Defense Secretary Donald Rumsfeld has delegated his "stop-loss" authority to the heads of the military departments. The stop-loss program allows the Services to retain individuals on active duty beyond their date of separation. Those affected by the order generally cannot retire or leave the service as long as reserves are called to active duty or until relieved by the President, whichever is earlier.
Stop-loss was last used during Operation Allied Force over Kosovo. In 1990, then President George Bush delegated stop-loss authority to the Secretary of Defense during Operation Desert Shield. That delegation remains valid today.
The Services are adopting various forms of stop-loss. They generally will target the program at servicemembers with critical military occupations.
The Air Force has already applied stop-loss to all active, Guard, and reserve forces, stopping all separations and retirements for at least 30 days. This will not apply to those with an approved separation on or before Oct. 1, 2001. The Air Force will continue to review and revise the policy as circumstances dictate.

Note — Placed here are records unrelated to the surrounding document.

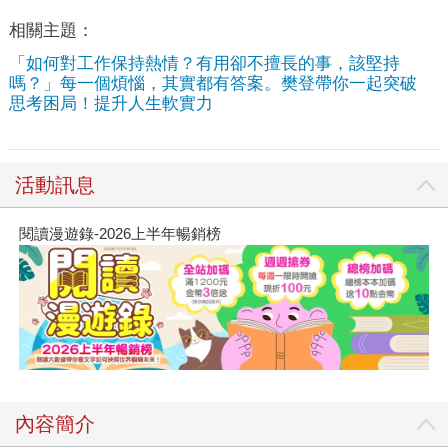
相關主題：
「如何對工作保持熱情？有用卻不擅長的事，該堅持
嗎？」每一個煩惱，其實都有答案。樊登帶你一起突破
思考困局！提升人生軟實力
活動訊息
閱讀漫遊錄-2026上半年暢銷榜
內容簡介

The Army has no immediate plans to implement stop-loss, while the Navy plans a limited stop-loss affecting approximately 10,500 people in 11 critical specialties. The Marine Corps expects to complete its stop-loss plan later this week.
Most involuntary discharges would not be affected by stop-loss, nor will stop-loss change any policies or regulations currently in effect that might lead to an administrative discharge.